McCain Camp: "Job Killing" Obama Politicizing Employment Issue

McCain Camp: "Job Killing" Obama Politicizing Employment Issue

Not 90 minutes after Obama campaign manager David Plouffe made political hay out of John McCain's association with a deal that could cost over 8,000 Ohioans their jobs, the Arizona Republican's campaign whipped themselves into a fine lather of outrage.

On a Friday conference call organized to "discuss Barack Obama's attempt to politicize potential job losses in Wilmington, Ohio," McCain's campaign put Mary Houghtaling on the witness stand. Ms. Houghtaling, who had asked McCain whether he could do anything to stop a widely announced plan by shipping company DHL to abandon its Wilmington hub, received the following answer from McCain in July: "I gotta look you in the eye and give you straight talk. I don't know if I can stop it or not or if it will be stopped."

That response is now being used by Obama against the presumptive Republican nominee, given that McCain campaign manager Rick Davis's lobbying firm has been intricately involved with DHL in the past.

In response Friday, Houghtaling was furious at Obama over his campaign's radio ad, which she said was "politicizing" the tragedy happening to "our little town." She said her husband, a pilot, would likely lose his job as a result of DHL pulling up stakes.

"I am offended," she told a group of reporters on an afternoon conference call. "That [Obama] would use me under this situation, when I'm probably going to be looking at foreclosure. It's a shameful, horrible thing to do ... to promote him. It isn't fair, It's wrong."

Then, with a quavering voice that hinted at tears, Houghtaling said: "We don't need any more bad things in Wilmington. We just need to be happy in Wilmington for one weekend. Please take the ad down, Senator Obama."

Truly, a more sympathetic surrogate for the McCain campaign's position would be difficult to find. Though leveraging the pain of an economic victim in a partisan conference call inevitably carries a hint of politicization, as well. But as you might expect from campaign operatives, such self-awareness was not on the program.

In fact, to listen to McCain spokeswoman Nancy Pfotenhauer tell it, the campaign was not even engaged in negative campaigning. Seeking to paper over a factual slip made by Houghtaling -- who suggested that McCain had called for a hearing on DHL that Rep. John Conyers actually asked for -- the press aide said: "We're not running ads attacking Sen. Obama."

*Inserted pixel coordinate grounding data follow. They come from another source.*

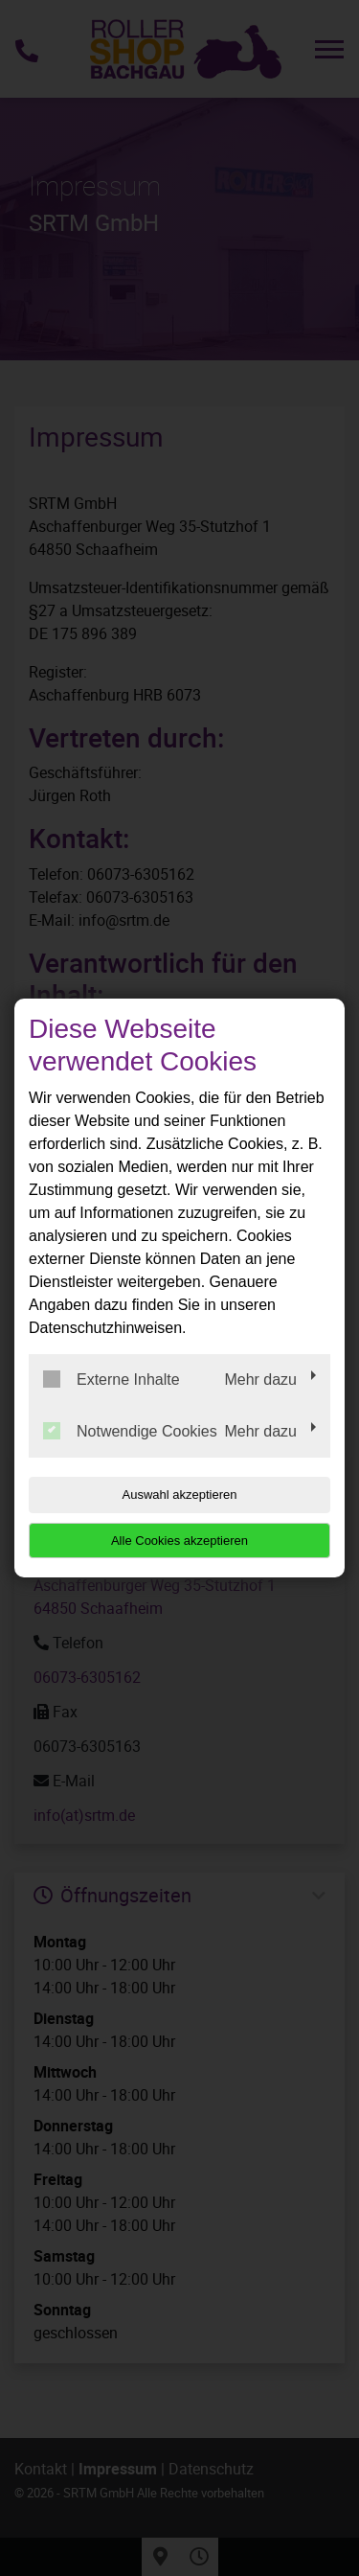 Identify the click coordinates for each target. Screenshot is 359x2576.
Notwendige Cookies (130, 1430)
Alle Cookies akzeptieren (179, 1540)
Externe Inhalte (111, 1379)
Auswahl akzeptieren (180, 1494) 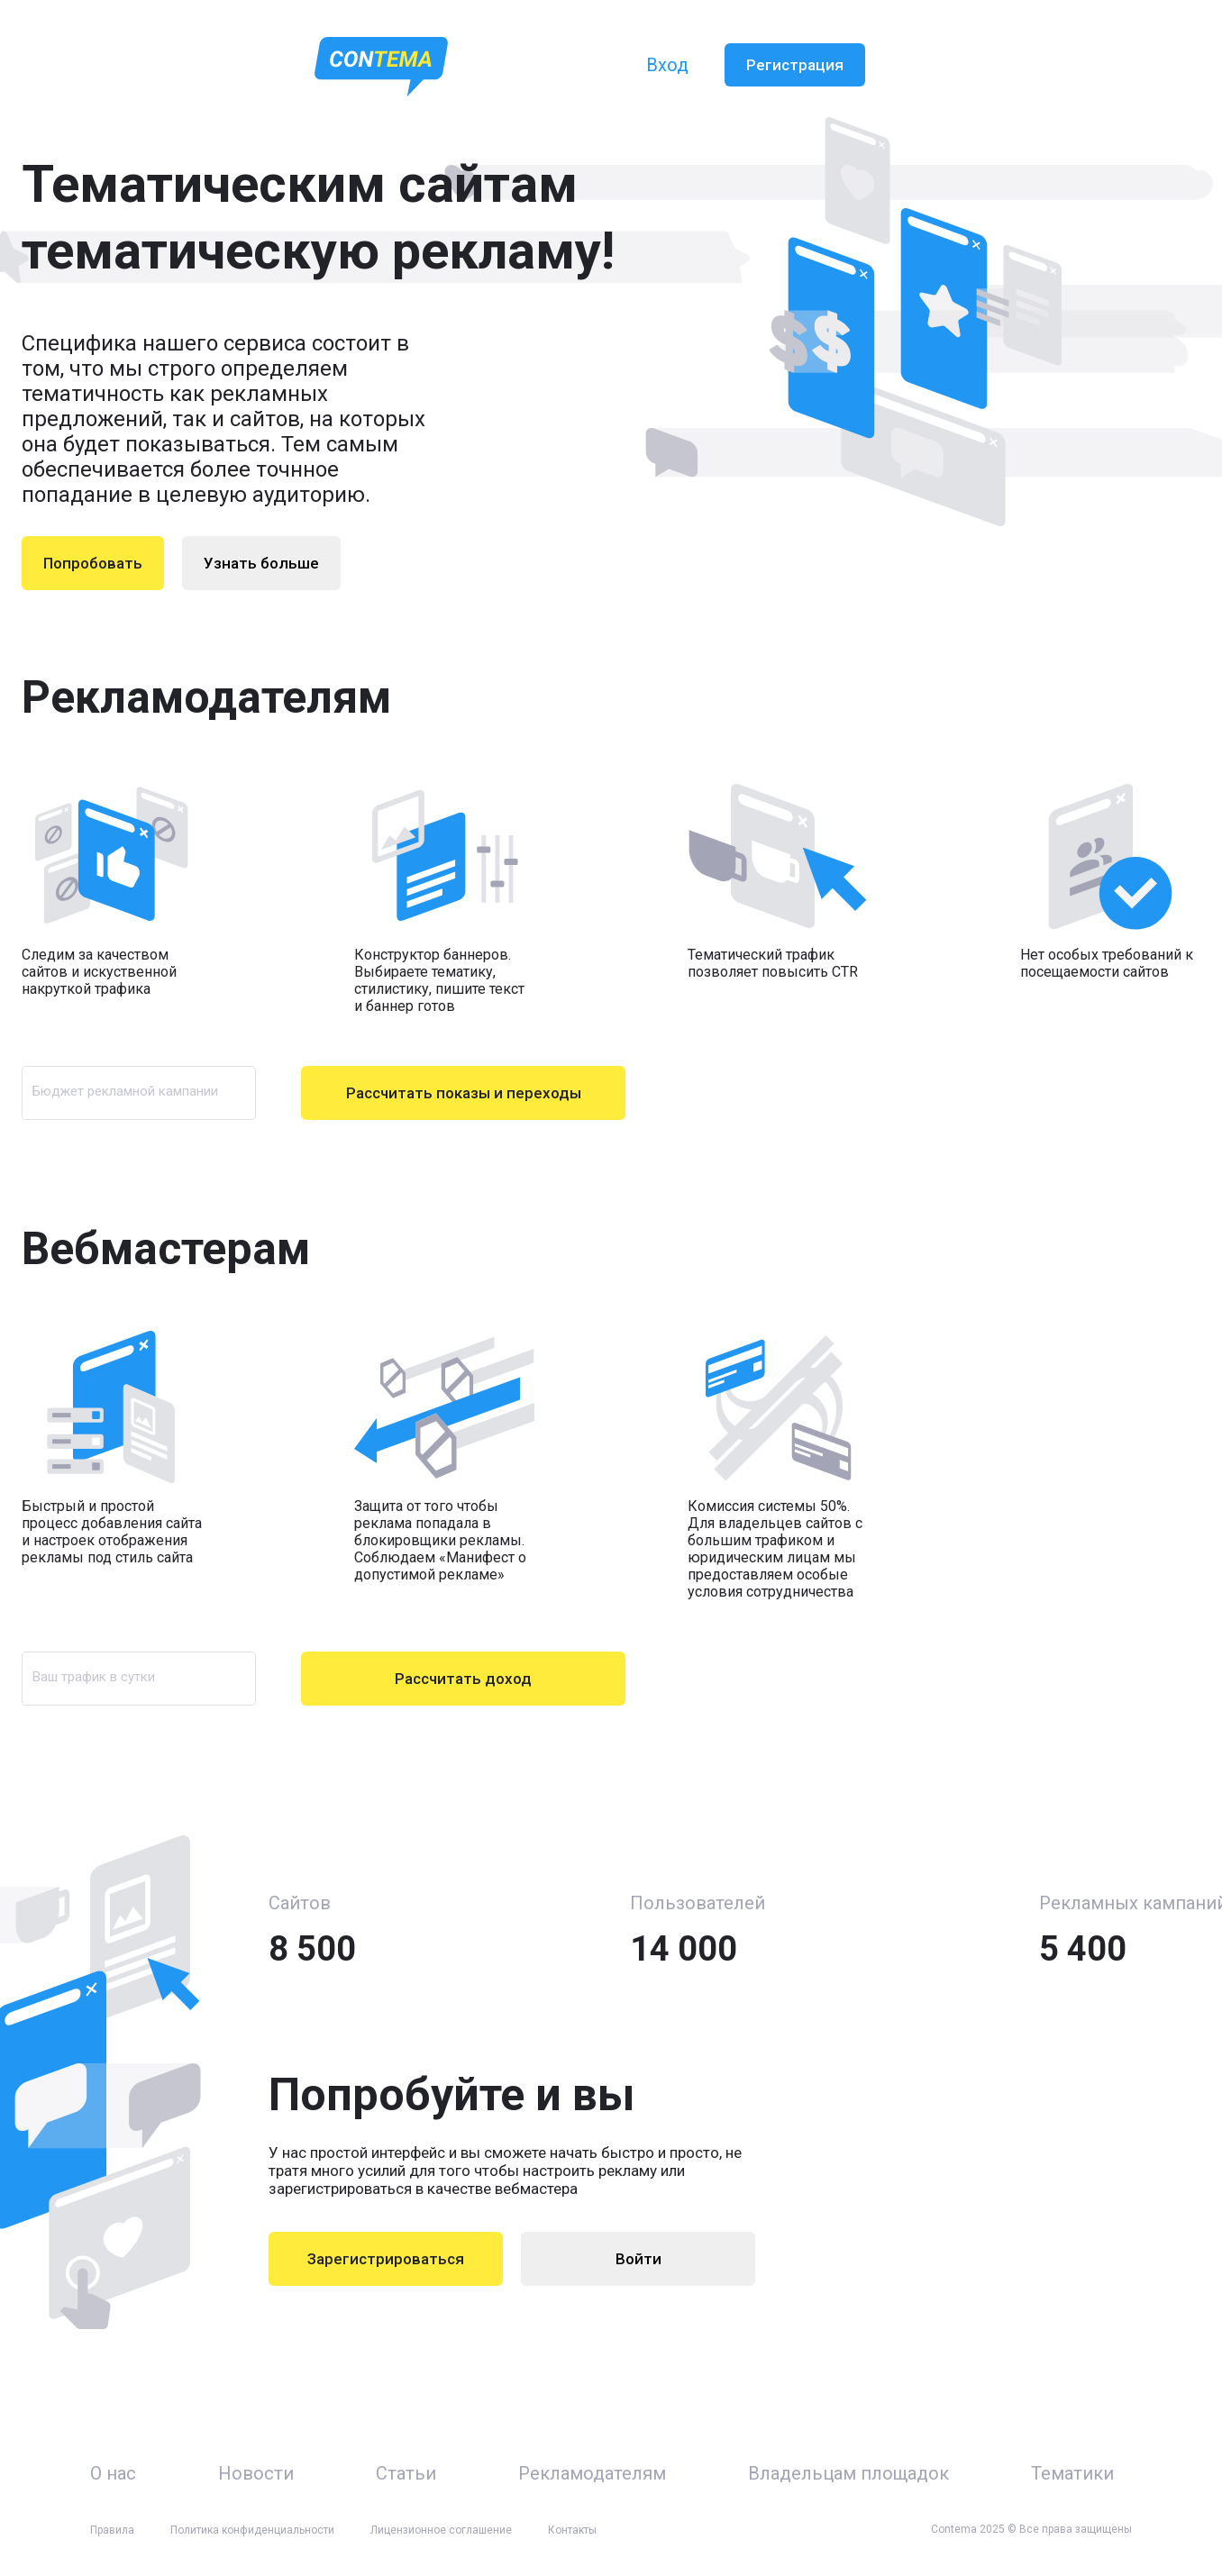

This occurred at approximately 4:45 pm, or 20 minutes after eagle-eyed reporters may have noticed a McCain campaign email that announced a new ... wait for it ... radio ad attacking Barack Obama on the economy. Entitled "Recipe," it includes the line: "If elected President, Obama's promises would mean even more taxes on income, electricity, oil, small business, seniors, your life savings, your family. Painful taxes when times are tough enough." (And as the Huffington Post reported yesterday, a leaked internal McCain memo described the campaign strategy to paint Obama as a "job-killing machine.")

Yes, politicizing the pain of average Americans' economic pain was an absolutely terrible, irresponsible nasty thing to do on a Friday afternoon.